Weber to host first Human Trafficking Symposium

Detective Dustin Stewart from the Weber County Sheriff’s Office will be a speaker at the event. Det. Stewart is currently apart of the Weber County Homicide Task Force, the Child Exploitation Task Force and the Federal Bureau of Investigation.

As part of Domestic Violence Awareness month, Weber State University will be hosting its first-ever Human Trafficking Symposium in the Shephard Union Ballrooms on Oct. 27.

The free event will be held from 10 a.m. to 3:30 p.m. with speakers from the Attorney General’s Office, YCC of Ogden, the Sheriff’s Office, the WSU Women’s Center, the Department of Social Work and the Division of Ethnic Studies at the University of Utah.

Professor Julee Smith is a big part of planning this event. Smith became part of the Utah Trafficking Intervention Coalition after learning that girls in her own neighborhood were being trafficked.

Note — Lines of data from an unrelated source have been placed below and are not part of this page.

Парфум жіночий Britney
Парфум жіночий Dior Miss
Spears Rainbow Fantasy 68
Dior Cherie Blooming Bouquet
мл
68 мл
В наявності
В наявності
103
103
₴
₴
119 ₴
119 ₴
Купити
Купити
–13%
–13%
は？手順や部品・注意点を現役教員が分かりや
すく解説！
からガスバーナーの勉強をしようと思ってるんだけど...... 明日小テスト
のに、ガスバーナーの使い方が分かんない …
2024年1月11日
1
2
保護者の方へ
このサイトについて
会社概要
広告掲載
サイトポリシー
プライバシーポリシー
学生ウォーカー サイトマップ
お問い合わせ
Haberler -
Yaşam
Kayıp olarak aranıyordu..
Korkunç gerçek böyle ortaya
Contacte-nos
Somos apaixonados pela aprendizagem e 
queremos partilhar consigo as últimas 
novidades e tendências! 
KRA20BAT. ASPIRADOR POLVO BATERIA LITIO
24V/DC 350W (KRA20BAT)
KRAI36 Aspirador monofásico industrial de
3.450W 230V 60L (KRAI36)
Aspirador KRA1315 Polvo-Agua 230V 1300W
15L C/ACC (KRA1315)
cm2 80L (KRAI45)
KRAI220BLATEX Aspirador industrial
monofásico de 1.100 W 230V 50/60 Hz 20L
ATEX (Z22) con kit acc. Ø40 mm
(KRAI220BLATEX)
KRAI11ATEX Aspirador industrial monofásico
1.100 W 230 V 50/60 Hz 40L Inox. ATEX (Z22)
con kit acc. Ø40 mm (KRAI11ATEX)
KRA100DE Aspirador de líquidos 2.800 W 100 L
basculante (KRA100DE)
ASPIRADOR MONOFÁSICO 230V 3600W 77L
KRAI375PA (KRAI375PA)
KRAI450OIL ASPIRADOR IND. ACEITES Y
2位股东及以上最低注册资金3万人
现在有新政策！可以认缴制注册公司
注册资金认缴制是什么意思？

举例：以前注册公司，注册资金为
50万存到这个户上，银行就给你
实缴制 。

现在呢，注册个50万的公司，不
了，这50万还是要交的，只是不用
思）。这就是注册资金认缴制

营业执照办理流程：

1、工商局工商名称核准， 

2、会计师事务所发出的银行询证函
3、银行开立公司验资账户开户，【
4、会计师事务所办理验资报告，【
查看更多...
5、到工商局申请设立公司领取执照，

Smith helped to create the symposium in order to teach about this big issue after learning that both Brigham Young University and the University of Utah had been hosting this event for years.

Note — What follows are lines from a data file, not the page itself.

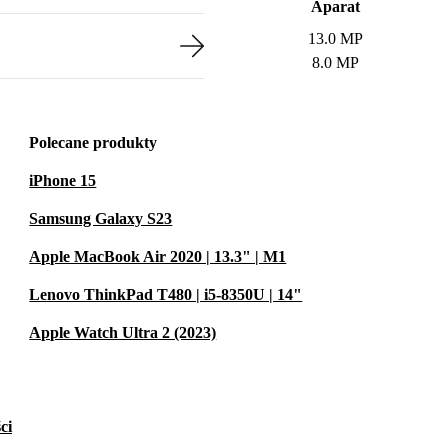
Aparat
13.0 MP
8.0 MP
Polecane produkty
iPhone 15
Samsung Galaxy S23
Apple MacBook Air 2020 | 13.3" | M1
Lenovo ThinkPad T480 | i5-8350U | 14"
Apple Watch Ultra 2 (2023)
ci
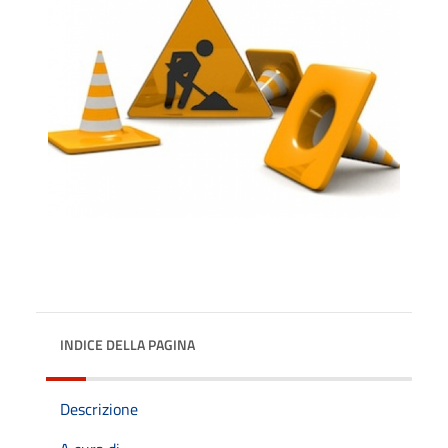
INDICE DELLA PAGINA
Descrizione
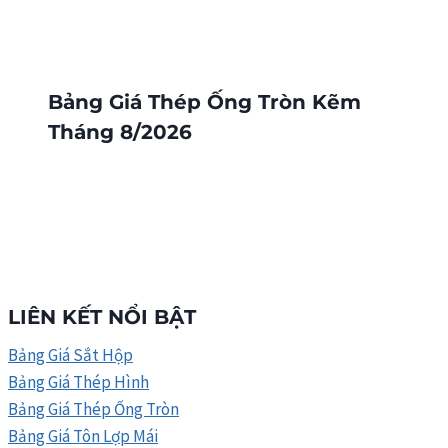
Bảng Giá Thép Ống Tròn Kẽm
Tháng 8/2026
LIÊN KẾT NỔI BẬT
Bảng Giá Sắt Hộp
Bảng Giá Thép Hình
Bảng Giá Thép Ống Tròn
Bảng Giá Tôn Lợp Mái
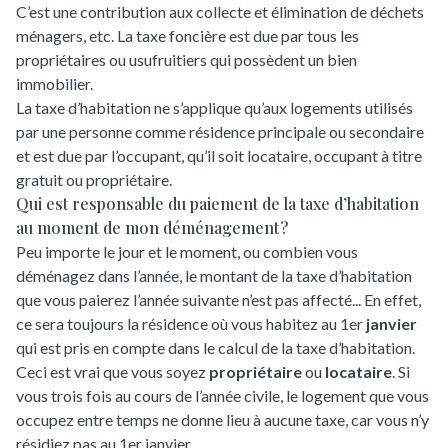
C’est une contribution aux collecte et élimination de déchets
ménagers, etc. La taxe foncière est due par tous les
propriétaires ou usufruitiers qui possèdent un bien
immobilier.
La taxe d’habitation ne s’applique qu’aux logements utilisés
par une personne comme résidence principale ou secondaire
et est due par l’occupant, qu’il soit locataire, occupant à titre
gratuit ou propriétaire.
Qui est responsable du paiement de la taxe d’habitation
au moment de mon déménagement ?
Peu importe le jour et le moment, ou combien vous
déménagez dans l’année, le montant de la taxe d’habitation
que vous paierez l’année suivante n’est pas affecté... En effet,
ce sera toujours la résidence où vous habitez au 1er
janvier
qui est pris en compte dans le calcul de la taxe d’habitation.
Ceci est vrai que vous soyez
propriétaire
ou
locataire
. Si
vous trois fois au cours de l’année civile, le logement que vous
occupez entre temps ne donne lieu à aucune taxe, car vous n’y
résidiez pas au 1er janvier.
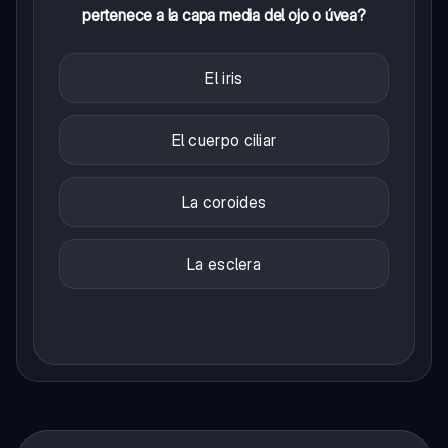
pertenece a la capa media del ojo o úvea?
El iris
El cuerpo ciliar
La coroides
La esclera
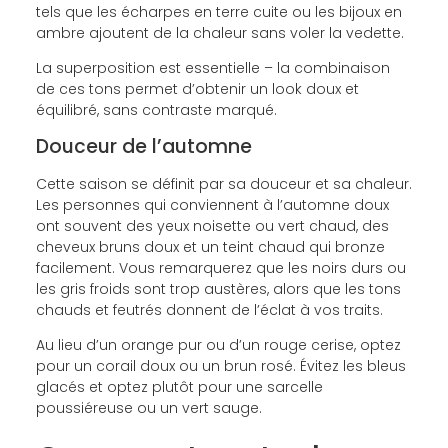
tels que les écharpes en terre cuite ou les bijoux en
ambre ajoutent de la chaleur sans voler la vedette.
La superposition est essentielle – la combinaison
de ces tons permet d’obtenir un look doux et
équilibré, sans contraste marqué.
Douceur de l’automne
Cette saison se définit par sa douceur et sa chaleur.
Les personnes qui conviennent à l’automne doux
ont souvent des yeux noisette ou vert chaud, des
cheveux bruns doux et un teint chaud qui bronze
facilement. Vous remarquerez que les noirs durs ou
les gris froids sont trop austères, alors que les tons
chauds et feutrés donnent de l’éclat à vos traits.
Au lieu d’un orange pur ou d’un rouge cerise, optez
pour un corail doux ou un brun rosé. Évitez les bleus
glacés et optez plutôt pour une sarcelle
poussiéreuse ou un vert sauge.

“We said, ‘let’s make sure people are aware,’ because it’s amazing how naive people are,” Smith said. “So, we got key people, key departments and got it going.”

Molly Sween, WSU professor and Department of Criminal Justice Chair, is also part of the planning committee for this symposium. She was asked to assist with the planning of this event after Smith came forward with the idea.

Sween said there would be a focus on resources provided to Weber State students, and they were looking forward to teaching about resources or concerns about human trafficking with students’ friends or family.

“We want to make sure that the students feel safe, they know the resources if there’s a problem going on, they know who they can go to, and that’s the big emphasis on this symposium is the resources are going to be there,” Smith said.

Sween and Smith have been working to create this event for months, and on Oct. 27, the event will take place. It is free to the public, and the first 175 people to register will receive a free lunch.

“This is something that is important for anybody at any age and we need to educate ourselves and then share that with others,” Smith said. “Let’s spread the word because to me knowledge and skills are empowerment and we want to empower everybody, not just a select few … Weber State is an amazing place and we want to continue to be an amazing place. [We want students to be] succeeding and safe.”